Rugby Australia chief Raelene Castle set out the organisation's stance in an email to the rugby community, saying it had "acted with complete professionalism and integrity at all times".

"This is an employment matter and does not concern his religious beliefs or his ability to express them freely," she said.

The dispute has proved divisive, with many outraged over Folau's comments but others, including the Christian lobby, defending his right to free speech with calls for better guidelines on religious expression.

Prime Minister Scott Morrison, himself an evangelical Christian, said such disputes showed the need for legislation protecting people against discrimination based on their faith.

"Religious freedom is one of the cornerstones of what we are as a country, and it's important our laws reflect that," he said in a televised interview Friday from Japan, where he is attending the G20 summit.

"Now we committed to put in place a Religious Discrimination Act. We're going to do that.

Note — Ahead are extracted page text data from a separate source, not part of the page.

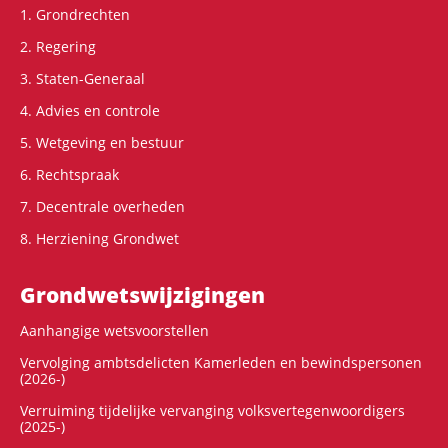
1. Grondrechten
2. Regering
3. Staten-Generaal
4. Advies en controle
5. Wetgeving en bestuur
6. Rechtspraak
7. Decentrale overheden
8. Herziening Grondwet
Grondwets­wijzigingen
Aanhangige wetsvoorstellen
Vervolging ambtsdelicten Kamerleden en bewindspersonen
(2026-)
Verruiming tijdelijke vervanging volksvertegenwoordigers
(2025-)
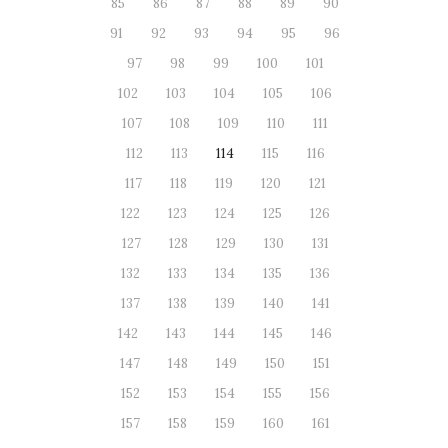
85
86
87
88
89
90
91
92
93
94
95
96
97
98
99
100
101
102
103
104
105
106
107
108
109
110
111
112
113
114
115
116
117
118
119
120
121
122
123
124
125
126
127
128
129
130
131
132
133
134
135
136
137
138
139
140
141
142
143
144
145
146
147
148
149
150
151
152
153
154
155
156
157
158
159
160
161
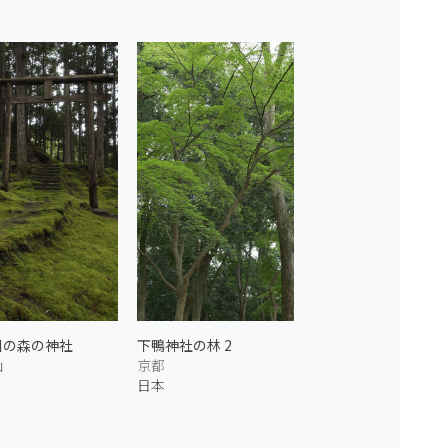
川の森の神社
下鴨神社の林 2
山
京都
日本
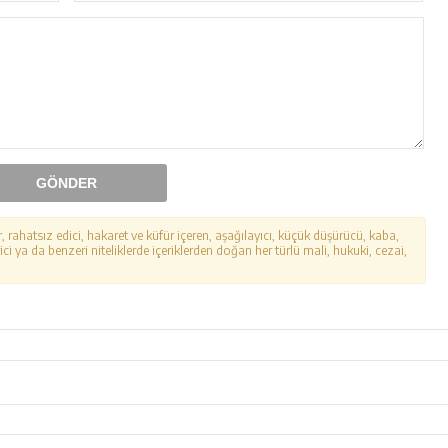
GÖNDER
r, rahatsız edici, hakaret ve küfür içeren, aşağılayıcı, küçük düşürücü, kaba,
ici ya da benzeri niteliklerde içeriklerden doğan her türlü mali, hukuki, cezai,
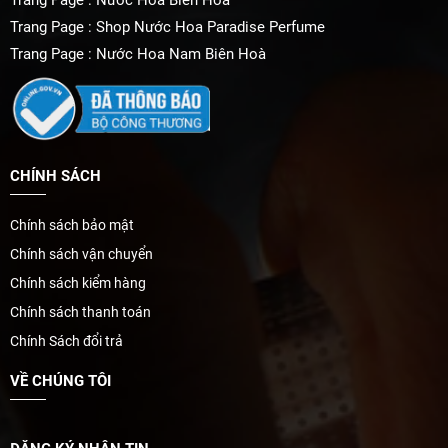
Trang Page : Nước Hoa Biên Hoà
Trang Page : Shop Nước Hoa Paradise Perfume
Trang Page : Nước Hoa Nam Biên Hoà
CHÍNH SÁCH
Chính sách bảo mật
Chính sách vận chuyển
Chính sách kiểm hàng
Chính sách thanh toán
Chính Sách đổi trả
VỀ CHÚNG TÔI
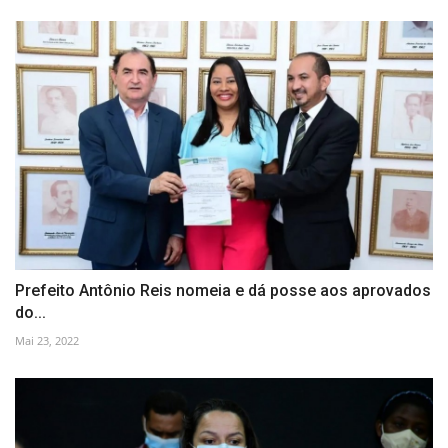
Prefeito Antônio Reis nomeia e dá posse aos aprovados
do...
Mai 23, 2022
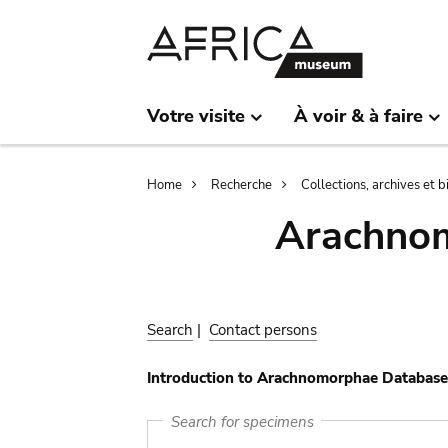
Skip
Skip
to
to
main
search
content
Votre visite
À voir & à faire
Breadcrumb
Home
Recherche
Collections, archives et 
Arachnom
Search
|
Contact persons
Introduction to Arachnomorphae Database
Search for specimens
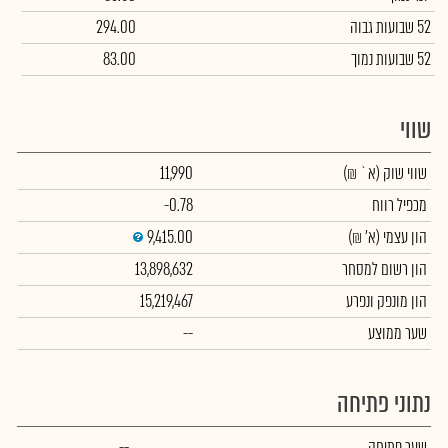
52 שבועות גבוה
294.00
52 שבועות נמוך
83.00
שווי
שווי שוק
(א` ₪)
11,990
מכפיל רווח
-0.78
הון עצמי
(א' ₪)
9,415.00
הון רשום למסחר
13,898,632
הון מונפק ונפרע
15,219,467
שער ממוצע
--
נתוני פתיחה
שער פתיחה
--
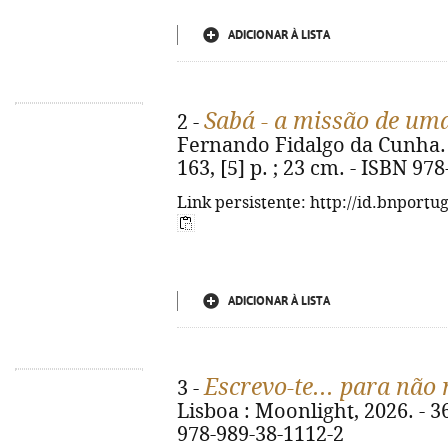
ADICIONAR À LISTA
Sabá - a missão de um
2 -
Fernando Fidalgo da Cunha. -
163, [5] p. ; 23 cm. - ISBN 97
Link persistente: http://id.bnportu
ADICIONAR À LISTA
Escrevo-te... para não
3 -
Lisboa : Moonlight, 2026. - 366
978-989-38-1112-2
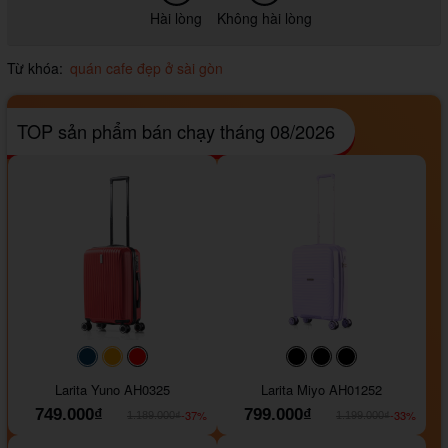
Hài lòng
Không hài lòng
Từ khóa:
quán cafe đẹp ở sài gòn
TOP sản phẩm bán chạy tháng 08/2026
#093f69
#ffa500
#FF0000
#000000
#000000
#000000
Larita Yuno AH0325
Larita Miyo AH01252
749.000₫
799.000₫
-37%
-33%
1.189.000₫
1.199.000₫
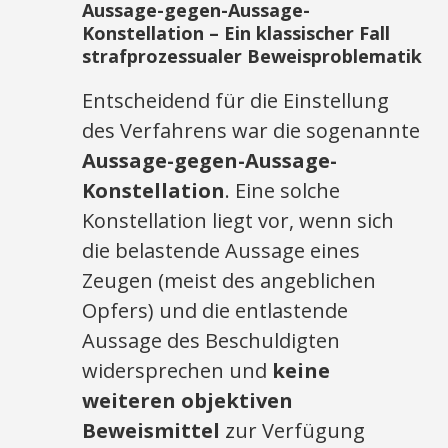
Aussage-gegen-Aussage-
Konstellation – Ein klassischer Fall
strafprozessualer Beweisproblematik
Entscheidend für die Einstellung
des Verfahrens war die sogenannte
Aussage-gegen-Aussage-
Konstellation
. Eine solche
Konstellation liegt vor, wenn sich
die belastende Aussage eines
Zeugen (meist des angeblichen
Opfers) und die entlastende
Aussage des Beschuldigten
widersprechen und
keine
weiteren objektiven
Beweismittel
zur Verfügung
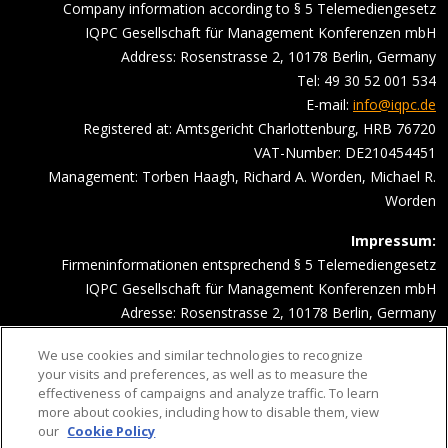
Company information according to § 5 Telemediengesetz
IQPC Gesellschaft für Management Konferenzen mbH
Address: Rosenstrasse 2, 10178 Berlin, Germany
Tel: 49 30 52 001 534
E-mail:
info@iqpc.de
Registered at: Amtsgericht Charlottenburg, HRB 76720
VAT-Number: DE210454451
Management: Torben Haagh, Richard A. Worden, Michael R.
Worden
Impressum:
Firmeninformationen entsprechend § 5 Telemediengesetz
IQPC Gesellschaft für Management Konferenzen mbH
Adresse: Rosenstrasse 2, 10178 Berlin, Germany
Telefonnummer: 030 52001534
We use cookies and similar technologies to recognize
Email Adresse:
info@iqpc.de
your visits and preferences, as well as to measure the
Registereintragungen: Amtsgericht Charlottenburg HRB 76720
effectiveness of campaigns and analyze traffic. To learn
Umsatzsteuer- Indentifikationsnummer DE210454451
more about cookies, including how to disable them, view
our
Cookie Policy
Geschäftsführung: Torben Haagh, Richard A. Worden, Michael R.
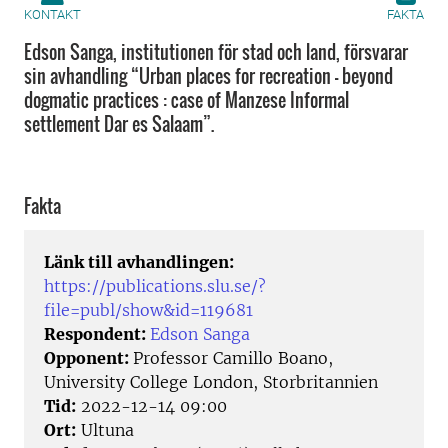
KONTAKT
FAKTA
Edson Sanga, institutionen för stad och land, försvarar
sin avhandling “Urban places for recreation – beyond
dogmatic practices : case of Manzese Informal
settlement Dar es Salaam”.
Fakta
Länk till avhandlingen:
https://publications.slu.se/?
file=publ/show&id=119681
Respondent:
Edson Sanga
Opponent:
Professor Camillo Boano,
University College London, Storbritannien
Tid:
2022-12-14 09:00
Ort:
Ultuna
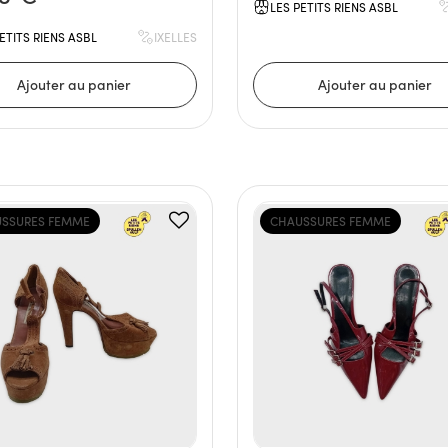
LES PETITS RIENS ASBL
ETITS RIENS ASBL
IXELLES
SSURES FEMME
CHAUSSURES FEMME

We're working very hard on that right now," he said.

Folau launched a crowdfunding campaign to pay his legal fees, but it was shut down after raising more than Aus$700,000, with the GoFundMe platform saying it would not "tolerate the promotion of discrimination or exclusion" and that the donations would be refunded.

In response, the Australian Christian Lobby launched a new fund and raised more than Aus$2 million in two days before pausing the appeal Thursday, saying it had enough money "for now".